The Trope of the Coming of Age Narrative

The first time I watched the trailer for “Never Have I Ever” on Netflix I was over- and underwhelmed at the same time. On the surface, it looked like any other basic coming-of-age drama series, and the formula was all too familiar—a quirky, unpopular main female character with a crush on a hot, older popular guy, a rocky relationship with her mother, and two equally quirky and unpopular best friends. (The main character in these shows almost always has exactly two friends. No more, no less.)

Cheesy and uninteresting as it seemed, I knew I would watch it anyway. I live for coming-of-age dramas. You could call them a guilty pleasure, but really the only guilt involved is the idea that I should feel any type of guilt in the first place, as if they hold no value. But I watched the entire series in less than 24 hours, and the experience was anything but cheesy and uninteresting.

Diversity & the “Other”

Netflix is trying its hardest to serve diversity—in terms of race, class, sexual orientation, etc.—in its original series and films and I’m here for it. “Never Have I Ever” centers on a girl named Devi, a California teenager whose parents emigrated from India, making her a first-generation Indian-American. Most—if not all—of the show’s other central characters are or appear to be people of color with diverse cultural and ethnic backgrounds—Devi’s two best friends (one of whom struggles with her sexual orientation); her academic “rival,” Ben; her crush, Paxton; and even Paxton’s best friend.

I love to see representation for minority groups who aren’t represented otherwise. But most of the time it’s done in a way that turns the minority into an “other” and they are portrayed as an outsider, someone that clearly doesn’t fit into the space dominated by the—usually straight, white, cisgender, etc.—majority. These characters are interesting or special because of their “otherness.” They are recognized and praised for their difference.

I’m not against representation; it’s never really a bad thing, but sometimes we fail to look deeper into why it’s happening or what kind of message it’s sending.

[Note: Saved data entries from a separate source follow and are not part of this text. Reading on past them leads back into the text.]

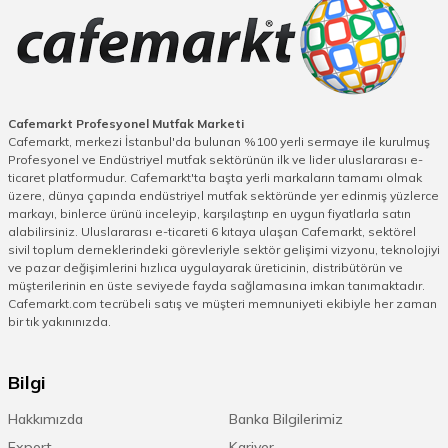
Sanayi Tipi Bulaşık Makinesi Fiyatlarını
Belirleyen Teknik Özellikler Nelerdir?
Sanayi tipi bulaşık makinesi
fiyatları, ürünün teknik
altyapısı ve sunduğu özellikler doğrultusunda değişkenlik
gösterir. Belirleyici unsurların başında makinenin
kapasitesi gelir. Saatlik yıkama kapasitesi arttıkça
Cafemarkt Profesyonel Mutfak Marketi
Cafemarkt, merkezi İstanbul'da bulunan %100 yerli sermaye ile kurulmuş
cihazın motor gücü, pompa sistemi ve su ısıtma
Profesyonel ve Endüstriyel mutfak sektörünün ilk ve lider uluslararası e-
performansı da yükselir. Kullanılan paslanmaz çelik
ticaret platformudur. Cafemarkt'ta başta yerli markaların tamamı olmak
kalitesi, makinenin hijyen ve dayanıklılık açısından uzun
üzere, dünya çapında endüstriyel mutfak sektöründe yer edinmiş yüzlerce
ömürlü olmasını sağladığı için fiyatlandırmada önemli bir
markayı, binlerce ürünü inceleyip, karşılaştırıp en uygun fiyatlarla satın
alabilirsiniz. Uluslararası e-ticareti 6 kıtaya ulaşan Cafemarkt, sektörel
rol oynar. Makinelerin sahip olduğu teknolojik
sivil toplum derneklerindeki görevleriyle sektör gelişimi vizyonu, teknolojiyi
donanımlar, maliyete etki eden faktörler arasındadır.
ve pazar değişimlerini hızlıca uygulayarak üreticinin, distribütörün ve
Otomatik deterjan ve parlatıcı dozajlama sistemleri,
müşterilerinin en üste seviyede fayda sağlamasına imkan tanımaktadır.
enerji ve su tasarrufu sağlayan yıkama programları, çift
Cafemarkt.com tecrübeli satış ve müşteri memnuniyeti ekibiyle her zaman
cidarlı gövde yapısı ve düşük ses seviyesinde çalışma
bir tık yakınınızda.
gibi özellikler, cihazın değerini arttırır. Dijital kontrol
panelleri ve kullanıcı dostu arayüzler, kullanım kolaylığı
Bilgi
sağlayarak operasyonel verimliliği yükseltir. Cafemarkt’ta
yer alan farklı model seçenekleri, giriş seviyesi ve üst
Hakkımızda
Banka Bilgilerimiz
segment ürünler ile işletmelerin bütçelerine uygun
Export
Kariyer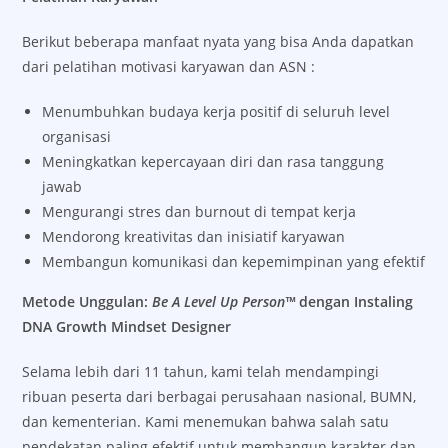
Berikut beberapa manfaat nyata yang bisa Anda dapatkan
dari pelatihan motivasi karyawan dan ASN :
Menumbuhkan budaya kerja positif di seluruh level
organisasi
Meningkatkan kepercayaan diri dan rasa tanggung
jawab
Mengurangi stres dan burnout di tempat kerja
Mendorong kreativitas dan inisiatif karyawan
Membangun komunikasi dan kepemimpinan yang efektif
Metode Unggulan:
Be A Level Up Person™
dengan Instaling
DNA Growth Mindset Designer
Selama lebih dari 11 tahun, kami telah mendampingi
ribuan peserta dari berbagai perusahaan nasional, BUMN,
dan kementerian. Kami menemukan bahwa salah satu
pendekatan paling efektif untuk membangun karakter dan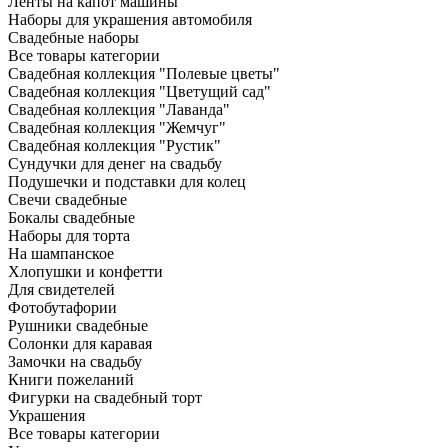
Ленты на капот машины
Наборы для украшения автомобиля
Свадебные наборы
Все товары категории
Свадебная коллекция "Полевые цветы"
Свадебная коллекция "Цветущий сад"
Свадебная коллекция "Лаванда"
Свадебная коллекция "Жемчуг"
Свадебная коллекция "Рустик"
Сундучки для денег на свадьбу
Подушечки и подставки для колец
Свечи свадебные
Бокалы свадебные
Наборы для торта
На шампанское
Хлопушки и конфетти
Для свидетелей
Фотобутафории
Рушники свадебные
Солонки для каравая
Замочки на свадьбу
Книги пожеланий
Фигурки на свадебный торт
Украшения
Все товары категории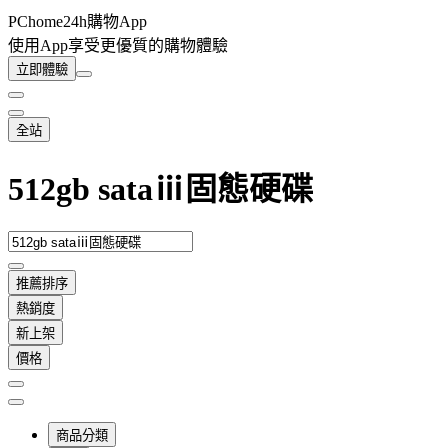
PChome24h購物App
使用App享受更優質的購物體驗
立即體驗
全站
512gb sataⅲ固態硬碟
推薦排序
熱銷度
新上架
價格
商品分類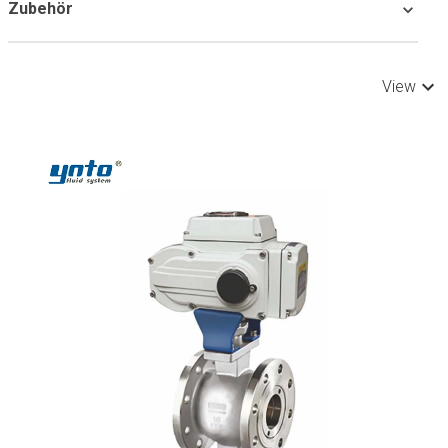
Zubehör
View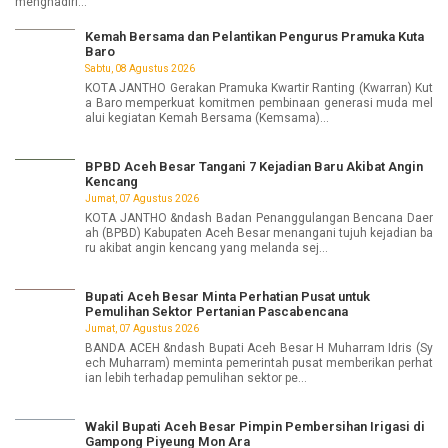
menghadiri...
Kemah Bersama dan Pelantikan Pengurus Pramuka Kuta
Baro
Sabtu, 08 Agustus 2026
KOTA JANTHO Gerakan Pramuka Kwartir Ranting (Kwarran) Kut
a Baro memperkuat komitmen pembinaan generasi muda mel
alui kegiatan Kemah Bersama (Kemsama)...
BPBD Aceh Besar Tangani 7 Kejadian Baru Akibat Angin
Kencang
Jumat, 07 Agustus 2026
KOTA JANTHO &ndash Badan Penanggulangan Bencana Daer
ah (BPBD) Kabupaten Aceh Besar menangani tujuh kejadian ba
ru akibat angin kencang yang melanda sej...
Bupati Aceh Besar Minta Perhatian Pusat untuk
Pemulihan Sektor Pertanian Pascabencana
Jumat, 07 Agustus 2026
BANDA ACEH &ndash Bupati Aceh Besar H Muharram Idris (Sy
ech Muharram) meminta pemerintah pusat memberikan perhat
ian lebih terhadap pemulihan sektor pe...
Wakil Bupati Aceh Besar Pimpin Pembersihan Irigasi di
Gampong Piyeung Mon Ara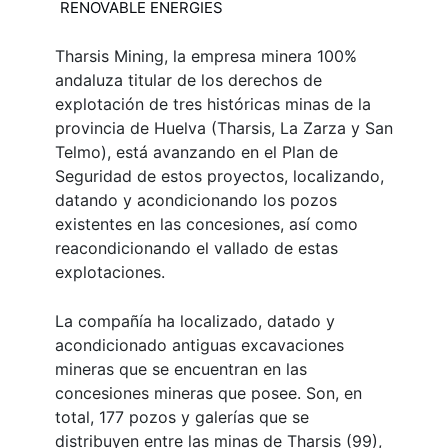
RENOVABLE ENERGIES
Tharsis Mining, la empresa minera 100%
andaluza titular de los derechos de
explotación de tres históricas minas de la
provincia de Huelva (Tharsis, La Zarza y San
Telmo), está avanzando en el Plan de
Seguridad de estos proyectos, localizando,
datando y acondicionando los pozos
existentes en las concesiones, así como
reacondicionando el vallado de estas
explotaciones.
La compañía ha localizado, datado y
acondicio­nado antiguas excavaciones
mineras que se encuentran en las
concesiones mineras que posee. Son, en
total, 177 pozos y galerías que se
distribuyen entre las minas de Tharsis (99),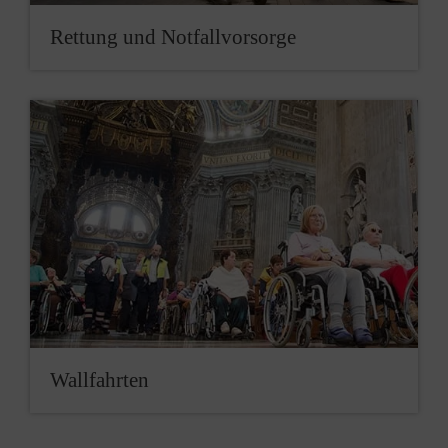
Rettung und Notfallvorsorge
Wallfahrten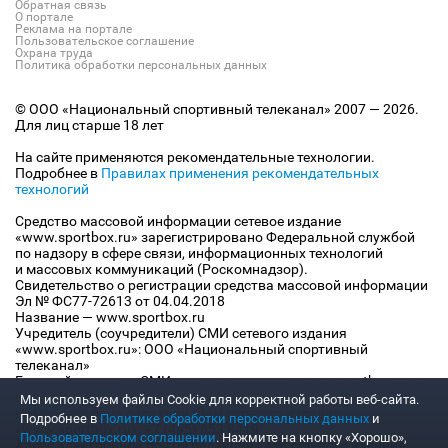
Обратная связь
О портале
Реклама на портале
Пользовательское соглашение
Охрана труда
Политика обработки персональных данных
© ООО «Национальный спортивный телеканал» 2007 — 2026.
Для лиц старше 18 лет
На сайте применяются рекомендательные технологии.
Подробнее в
Правилах применения рекомендательных
технологий
Средство массовой информации сетевое издание
«www.sportbox.ru» зарегистрировано Федеральной службой
по надзору в сфере связи, информационных технологий
и массовых коммуникаций (Роскомнадзор).
Свидетельство о регистрации средства массовой информации
Эл № ФС77-72613 от 04.04.2018
Название — www.sportbox.ru
Учредитель (соучредители) СМИ сетевого издания
«www.sportbox.ru»: ООО «Национальный спортивный
телеканал»
Главный редактор СМИ сетевого издания «www.sportbox.ru»:
Конов В.А.
Мы используем файлы Сookie для корректной работы веб-сайта.
Номер телефона редакции СМИ сетевого издания
Подробнее в
Политике обработки персональных данных
и
«www.sportbox.ru»: +7 (495) 653 8419
Пользовательском соглашении
. Нажмите на кнопку «Хорошо»,
Адрес электронной почты редакции СМИ сетевого издания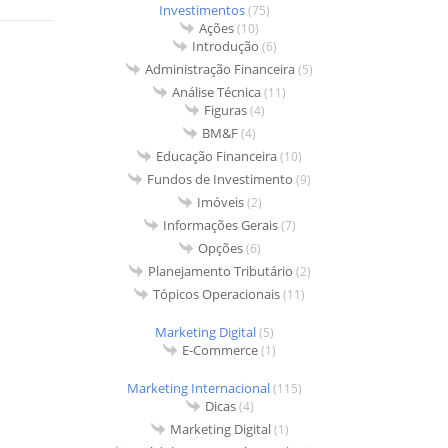
Investimentos
(75)
Ações
(10)
Introdução
(6)
Administração Financeira
(5)
Análise Técnica
(11)
Figuras
(4)
BM&F
(4)
Educação Financeira
(10)
Fundos de Investimento
(9)
Imóveis
(2)
Informações Gerais
(7)
Opções
(6)
Planejamento Tributário
(2)
Tópicos Operacionais
(11)
Marketing Digital
(5)
E-Commerce
(1)
Marketing Internacional
(115)
Dicas
(4)
Marketing Digital
(1)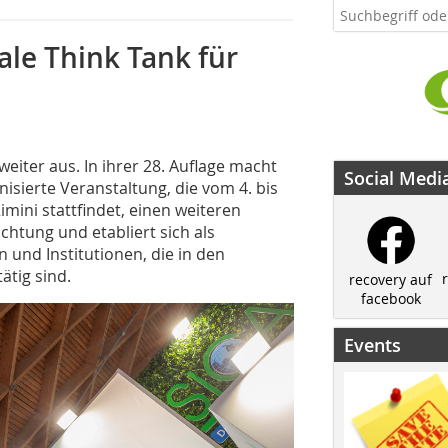
le Think Tank für
eiter aus. In ihrer 28. Auflage macht
Social Medi
nisierte Veranstaltung, die vom 4. bis
ini stattfindet, einen weiteren
ichtung und etabliert sich als
und Institutionen, die in den
ätig sind.
recovery auf
facebook
Events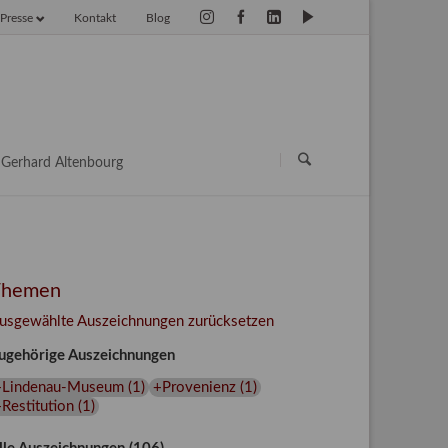
Presse
Kontakt
Blog
vigation
erspringen
Navigation
überspringen
Gerhard Altenbourg
Themen
usgewählte Auszeichnungen zurücksetzen
ugehörige Auszeichnungen
+Lindenau-Museum
(
1
)
+Provenienz
(
1
)
Restitution
(
1
)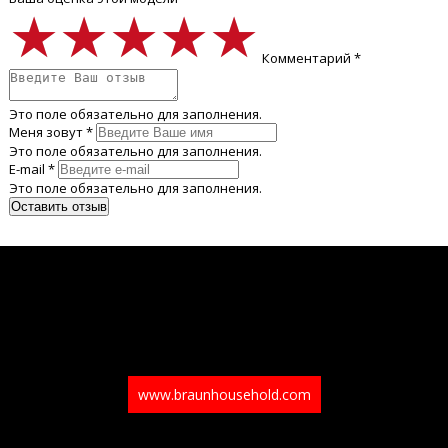
★★★★★
★★★★★
★★★★★
Комментарий *
Это поле обязательно для заполнения.
Меня зовут *
Это поле обязательно для заполнения.
E-mail *
Это поле обязательно для заполнения.
www.braunhousehold.com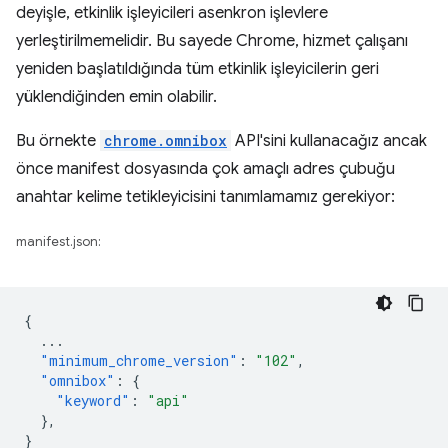
deyişle, etkinlik işleyicileri asenkron işlevlere
yerleştirilmemelidir. Bu sayede Chrome, hizmet çalışanı
yeniden başlatıldığında tüm etkinlik işleyicilerin geri
yüklendiğinden emin olabilir.
Bu örnekte
chrome.omnibox
API'sini kullanacağız ancak
önce manifest dosyasında çok amaçlı adres çubuğu
anahtar kelime tetikleyicisini tanımlamamız gerekiyor:
manifest.json:
{
...
"minimum_chrome_version"
:
"102"
,
"omnibox"
:
{
"keyword"
:
"api"
},
}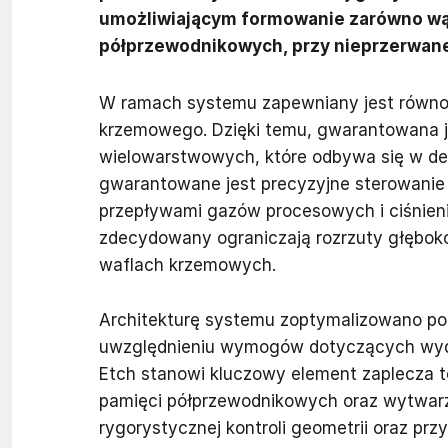
umożliwiającym formowanie zarówno wąsk
półprzewodnikowych, przy nieprzerwanej
W ramach systemu zapewniany jest równom
krzemowego. Dzięki temu, gwarantowana j
wielowarstwowych, które odbywa się w d
gwarantowane jest precyzyjne sterowanie
przepływami gazów procesowych i ciśnie
zdecydowany ograniczają rozrzuty głębok
waflach krzemowych.
Architekturę systemu zoptymalizowano po
uwzględnieniu wymogów dotyczących wyda
Etch stanowi kluczowy element zaplecza t
pamięci półprzewodnikowych oraz wytwar
rygorystycznej kontroli geometrii oraz p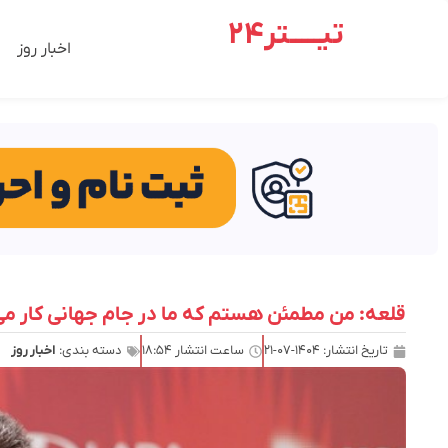
تیـــــتر24
اخبار روز
قلعه: من مطمئن هستم که ما در جام جهانی کار می کن
تاریخ انتشار:
۱۴۰۴-۰۷-۲۱
ساعت انتشار
۱۸:۵۴
دسته بندی:
اخبار روز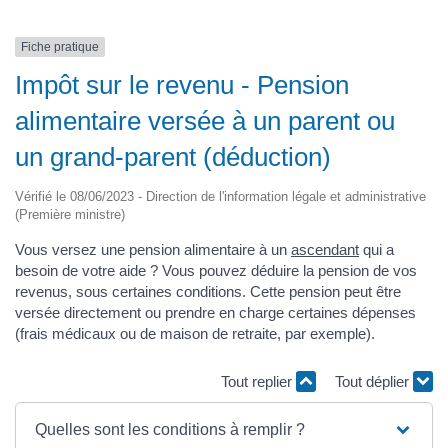
Fiche pratique
Impôt sur le revenu - Pension
alimentaire versée à un parent ou
un grand-parent (déduction)
Vérifié le 08/06/2023 - Direction de l'information légale et administrative
(Première ministre)
Vous versez une pension alimentaire à un
ascendant
qui a
besoin de votre aide ? Vous pouvez déduire la pension de vos
revenus, sous certaines conditions. Cette pension peut être
versée directement ou prendre en charge certaines dépenses
(frais médicaux ou de maison de retraite, par exemple).
Tout replier
Tout déplier
Quelles sont les conditions à remplir ?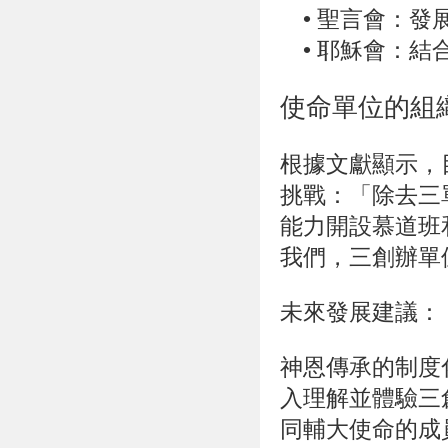
•
聖言會：發
•
耶穌會：結
使命單位的組
根據文獻顯示，
挑戰
：「除去三
能力開設慕道班
我們，三創辦單
未來發展建議
：
神恩傳承的制度
入理解並體驗三
同輔大使命的成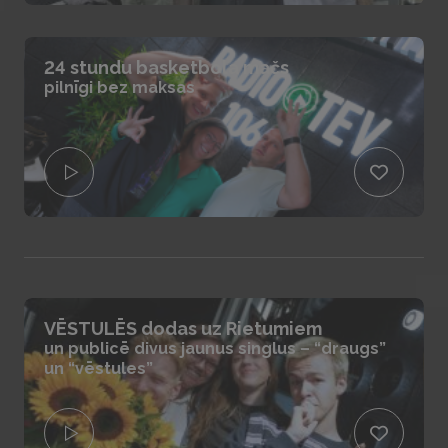
24 stundu basketbola mačs
pilnīgi bez maksas
VĒSTULĒS dodas uz Rietumiem
un publicē divus jaunus singlus – “draugs”
un “vēstules”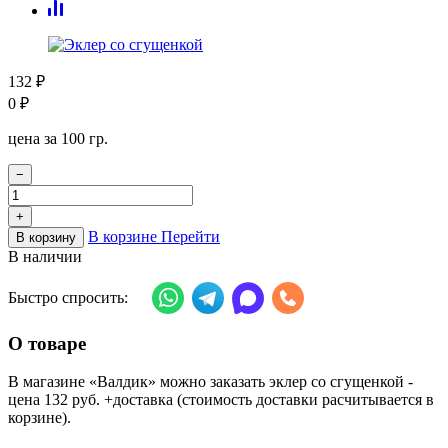
132
₽
0
₽
цена за 100 гр.
−
+
В корзине
Перейти
В корзину
В наличии
Быстро спросить:
О товаре
В магазине «Валдик» можно заказать эклер со сгущенкой -
цена 132 руб. +доставка (стоимость доставки расчитывается в
корзине).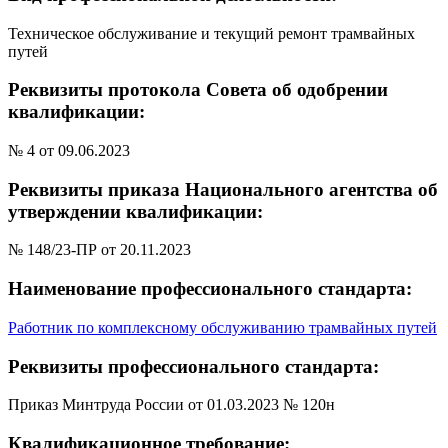
Техническое обслуживание и текущий ремонт трамвайных
путей
Реквизиты протокола Совета об одобрении
квалификации:
№ 4 от 09.06.2023
Реквизиты приказа Национального агентства об
утверждении квалификации:
№ 148/23-ПР от 20.11.2023
Наименование профессионального стандарта:
Работник по комплексному обслуживанию трамвайных путей
Реквизиты профессионального стандарта:
Приказ Минтруда России от 01.03.2023 № 120н
Квалификационное требование: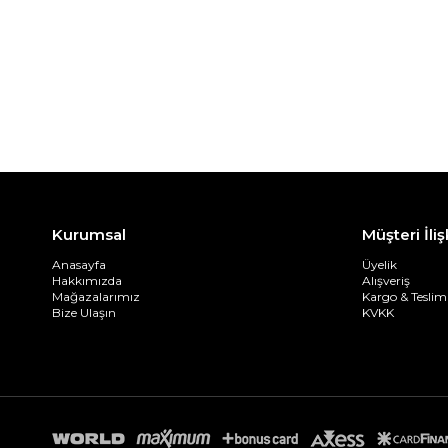
Kurumsal
Müşteri İliş
Anasayfa
Üyelik
Hakkımızda
Alışveriş
Mağazalarımız
Kargo & Teslim
Bize Ulaşın
KVKK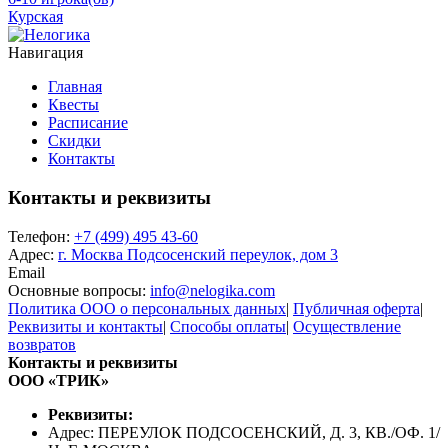
Курская
Навигация
Главная
Квесты
Расписание
Скидки
Контакты
Контакты и реквизиты
Телефон:
+7 (499) 495 43-60
Адрес:
г. Москва Подсосенский переулок, дом 3
Email
Основные вопросы:
info@nelogika.com
Политика ООО о персональных данных
|
Публичная оферта
|
Реквизиты и контакты
|
Способы оплаты
|
Осуществление
возвратов
Контакты и реквизиты
ООО «ТРИК»
Реквизиты:
Адрес: ПЕРЕУЛОК ПОДСОСЕНСКИЙ, Д. 3, КВ./ОФ. 1/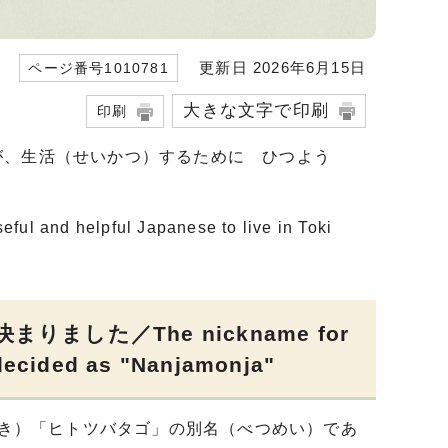
更新日 2026年6月15日
ページ番号1010781
大きな文字で印刷
印刷
が、生活（せいかつ）するために ひつよう
eful and helpful Japanese to live in Toki
した／The nickname for
decided as "Nanjamonja"
（き）「ヒトツバタゴ」の別名（べつめい）であ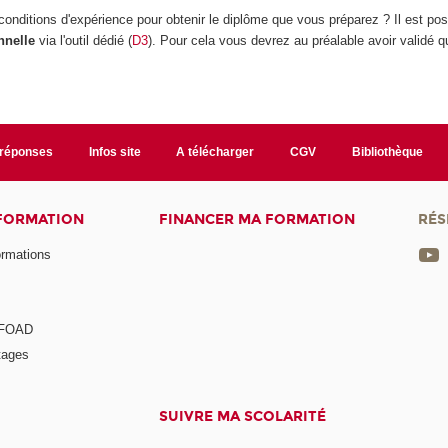
conditions d'expérience pour obtenir le diplôme que vous préparez ? Il est pos
nnelle
via l'outil dédié (
D3
). Pour cela vous devrez au préalable avoir validé 
/réponses
Infos site
A télécharger
CGV
Bibliothèque
 FORMATION
FINANCER MA FORMATION
RÉS
ormations
a FOAD
tages
SUIVRE MA SCOLARITÉ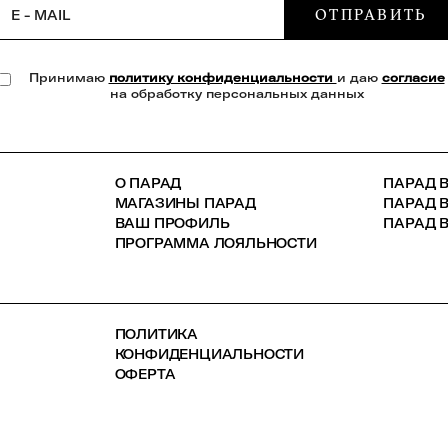
ОТПРАВИТЬ
E - MAIL
Принимаю
политику конфиденциальности
и даю
согласие
на обработку персональных данных
О ПАРАД
ПАРАД В
МАГАЗИНЫ ПАРАД
ПАРАД 
ВАШ ПРОФИЛЬ
ПАРАД В
ПРОГРАММА ЛОЯЛЬНОСТИ
ПОЛИТИКА
КОНФИДЕНЦИАЛЬНОСТИ
ОФЕРТА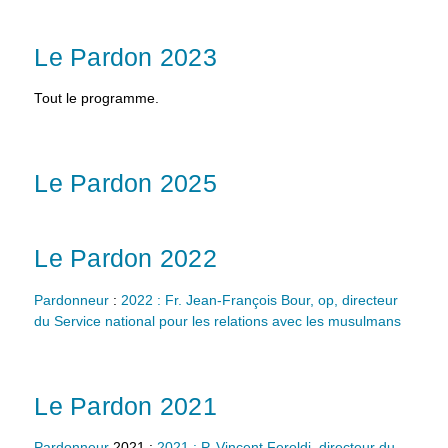
Le Pardon 2023
Tout le programme.
Le Pardon 2025
Le Pardon 2022
Pardonneur
:
2022 : Fr. Jean-François Bour, op, directeur
du Service national pour les relations avec les musulmans
Le Pardon 2021
Pardonneur
2021 :
2021 : P. Vincent Feroldi, directeur du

For one thing, the word “diversity” itself always refers to anyone or anything other the straight, white, cisgender, etc. majority. (I even used the phrase “other than” just now.) Including diversity just for the sake of diversity only creates more difference by drawing attention to it and the “otherness.”

But “Never Have I Ever” Does It a Little Differently

But unlike other movies or shows with diverse casts, this show is not necessarily about its diversity. Instead of a coming-of-age story of an Indian-American girl, “Never Have I Ever” is a coming-of-age story about a girl who just happens to be Indian-American. That’s what makes it refreshing. It’s not the fact that it features an Indian-American teenager, but the fact that she’s also just a teenager with a specific background.

It was definitely an intentional effort to promote inclusion and representation, but it does so in a way that doesn’t jump up and boast about it. The show doesn’t feel diverse because it’s trying to be diverse; it feels that way because that’s just the way the world is.